L'opposant historique syrien, Michel Kilo «L’option sécuritaire du régime bloque toute possibilité de solution politique»

L’intellectuel Michel Kilo, grande figure de la lutte pour la démocratie en Syrie, a été emprisonné à plusieurs reprises. Il a reçu le journaliste Pierre Barbancey de l’Humanité.

_.L'Humanité: Après quatre mois de révolte, quel bilan tirez-vous?

Michel Kilo: Au niveau populaire, les pertes sont énormes. Au niveau politique, l’État a perdu toute présence et s’est transformé en une partie combattant le peuple. Au niveau économique, la Syrie est au bord du gouffre. Au niveau international, et même régional, c’est un pays isolé par ses propres amis. L’option sécuritaire adoptée par le régime bloque toute possibilité de solution politique, y compris dans le cadre d’un dialogue national que le pouvoir a lancé. Mais, plus grave, on est en train de briser la société syrienne, ce qui peut aboutir, même si le régime gagne cette partie, à une véritable destruction de l’État syrien.

_.Comment s’organise ce mouvement de protestation. Pourquoi n’y a-t-il pas une voix qui s’exprime?

Il y a deux sortes d’opposition. L’une est celle des partis classiques et, avec eux, les intellectuels qui ont lancé l’idée de l’action civile. L’autre, nouvelle, est celle de la rue qui se lève. Elle n’a pas encore ses symboles, pas encore ses représentants. Mais elle crée ses organisations. Nous, les intellectuels, par nos écrits, nos propositions, nous faisons partie également de cette nouvelle opposition que nous alimentons. Nous sommes en quelque sorte les théoriciens de ces comités, sans pour cela qu’il y ait des échanges quotidiens entre nous.

_.Acceptez-vous de dialoguer avec le régime?
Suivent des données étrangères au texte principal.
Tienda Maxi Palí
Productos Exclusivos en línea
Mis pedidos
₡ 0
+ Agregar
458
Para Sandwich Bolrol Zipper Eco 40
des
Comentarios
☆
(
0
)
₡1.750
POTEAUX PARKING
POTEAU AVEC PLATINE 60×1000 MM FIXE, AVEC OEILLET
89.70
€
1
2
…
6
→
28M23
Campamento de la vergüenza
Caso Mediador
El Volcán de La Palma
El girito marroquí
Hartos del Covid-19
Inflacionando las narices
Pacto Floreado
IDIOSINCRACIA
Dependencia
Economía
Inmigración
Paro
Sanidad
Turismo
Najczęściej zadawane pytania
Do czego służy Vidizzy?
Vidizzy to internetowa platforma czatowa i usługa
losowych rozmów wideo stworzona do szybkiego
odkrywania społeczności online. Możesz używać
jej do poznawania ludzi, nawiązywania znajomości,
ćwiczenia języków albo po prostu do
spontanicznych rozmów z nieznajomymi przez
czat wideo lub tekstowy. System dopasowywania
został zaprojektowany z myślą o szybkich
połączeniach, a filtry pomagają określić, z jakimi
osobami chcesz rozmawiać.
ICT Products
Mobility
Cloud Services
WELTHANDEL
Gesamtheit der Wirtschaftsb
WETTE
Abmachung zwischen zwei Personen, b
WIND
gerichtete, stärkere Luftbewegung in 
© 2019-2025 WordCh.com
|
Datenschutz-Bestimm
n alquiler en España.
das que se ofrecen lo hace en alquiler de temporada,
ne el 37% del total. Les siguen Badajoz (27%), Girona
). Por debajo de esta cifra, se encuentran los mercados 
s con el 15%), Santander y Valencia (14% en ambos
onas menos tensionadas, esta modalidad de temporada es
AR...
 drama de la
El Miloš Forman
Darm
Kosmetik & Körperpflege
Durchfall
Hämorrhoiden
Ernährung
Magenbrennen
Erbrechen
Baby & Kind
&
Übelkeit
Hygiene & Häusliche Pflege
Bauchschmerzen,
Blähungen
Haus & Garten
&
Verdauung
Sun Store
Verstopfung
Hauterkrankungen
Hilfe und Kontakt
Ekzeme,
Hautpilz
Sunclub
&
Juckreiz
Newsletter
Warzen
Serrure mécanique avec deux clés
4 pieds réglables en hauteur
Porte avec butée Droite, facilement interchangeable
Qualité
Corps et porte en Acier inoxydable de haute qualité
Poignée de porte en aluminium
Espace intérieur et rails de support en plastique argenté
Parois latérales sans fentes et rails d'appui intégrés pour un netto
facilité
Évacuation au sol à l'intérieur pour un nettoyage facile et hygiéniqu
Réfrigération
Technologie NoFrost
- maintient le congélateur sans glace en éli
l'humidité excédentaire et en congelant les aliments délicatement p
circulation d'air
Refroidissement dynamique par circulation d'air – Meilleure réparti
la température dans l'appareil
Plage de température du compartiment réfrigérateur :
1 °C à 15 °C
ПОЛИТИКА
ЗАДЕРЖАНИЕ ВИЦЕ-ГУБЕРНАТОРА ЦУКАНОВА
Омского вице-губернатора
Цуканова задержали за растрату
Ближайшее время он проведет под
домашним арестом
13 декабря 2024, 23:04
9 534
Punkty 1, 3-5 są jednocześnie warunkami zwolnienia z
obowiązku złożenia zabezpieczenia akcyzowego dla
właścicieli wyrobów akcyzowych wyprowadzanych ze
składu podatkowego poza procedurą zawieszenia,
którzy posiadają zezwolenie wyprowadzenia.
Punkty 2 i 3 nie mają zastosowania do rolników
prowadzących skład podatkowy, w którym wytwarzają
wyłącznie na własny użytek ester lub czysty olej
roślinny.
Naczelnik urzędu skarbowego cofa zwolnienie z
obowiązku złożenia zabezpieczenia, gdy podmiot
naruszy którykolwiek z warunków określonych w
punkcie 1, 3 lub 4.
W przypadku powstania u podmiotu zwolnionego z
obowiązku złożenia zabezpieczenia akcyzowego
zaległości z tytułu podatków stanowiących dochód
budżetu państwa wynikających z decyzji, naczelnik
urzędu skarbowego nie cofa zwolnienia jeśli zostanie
Pour participer à un dialogue avec le pouvoir, il faut d’abord que celui-ci rompe avec la «?olution sécuritaire» et choisisse une voie politique. Il faut que les détenus soient libérés, avoir le droit de manifester et arrêter l’ingérence des services de renseignements dans la vie des gens. La présidence doit s’engager dans ce sens. Le pouvoir n’a pas répondu à nos demandes. Il faut qu’il annonce que les réformes aboutiront à un système parlementaire démocratique et pluraliste. Sans cela, notre participation à un dialogue n’a aucun sens. Nous appelons à un changement de régime mais de façon graduelle. Peu importe l’identité de ceux qui y participent. Cela peut se faire avec Bachar Al Assad. L’important est de créer les conditions qui obligent le président à entamer un véritable changement, avec une phase transitoire. Que le régime disparaisse du jour au lendemain est quelque chose de très difficile.

_.N’y a-t-il pas un danger de voir les islamistes, particulièrement les Frères musulmans, profiter de ce mouvement pour imposer leurs idées?

Entre 2000 et 2010, seul le mouvement de la société civile était présent. Les Frères musulmans ont repris ce que nous disions?: un État civil, la citoyenneté… La société traditionnelle syrienne est une société musulmane mais pas nécessairement islamiste. Elle peut le devenir si cette option militaire continue à écraser la société. Celle-ci va se défendre par la force et en utilisant l’intégrisme. Nous travaillons avec la jeunesse pour gagner la société traditionnelle. Il y a deux grands courants en Syrie, islamiste et démocratique. Le courant qui l’emportera sera celui qui arrivera à gagner la société civile. C’est un combat.

_.N’y a-t-il pas une crainte d’ingérences extérieures, étant donné la position géopolitique de la Syrie?

La solution sécuritaire ouvre la porte aux ingérences étrangères. Il y a aujourd’hui un conflit ouvert en Syrie qui oppose les Iraniens aux Saoudiens, aux Turcs et à toutes ces puissances régionales. C’est très clair. Les chefs de la diplomatie iranienne et turque se sont rencontrés pour discuter du dossier syrien. Nous avons mis en garde contre de telles ingérences dès le début. Les Syriens sont capables de régler leurs propres problèmes à travers le dialogue. On dit que les États-Unis ont établi un calendrier pour la mise en œuvre des réformes. Il y a des rumeurs sur l’aide logistique de l’Iran aux autorités. Ce qui montre que la Syrie est l’objet d’un conflit international. On dit aussi que l’Iran et la Syrie ont accepté que les forces américaines restent en Irak, en échange d’une diminution des pressions sur Damas. L’idée de la création d’une zone tampon, comme l’a évoquée la Turquie, est aussi une petite porte par laquelle passeraient les grandes ingérences étrangères. Mais cette porte est déjà ouverte.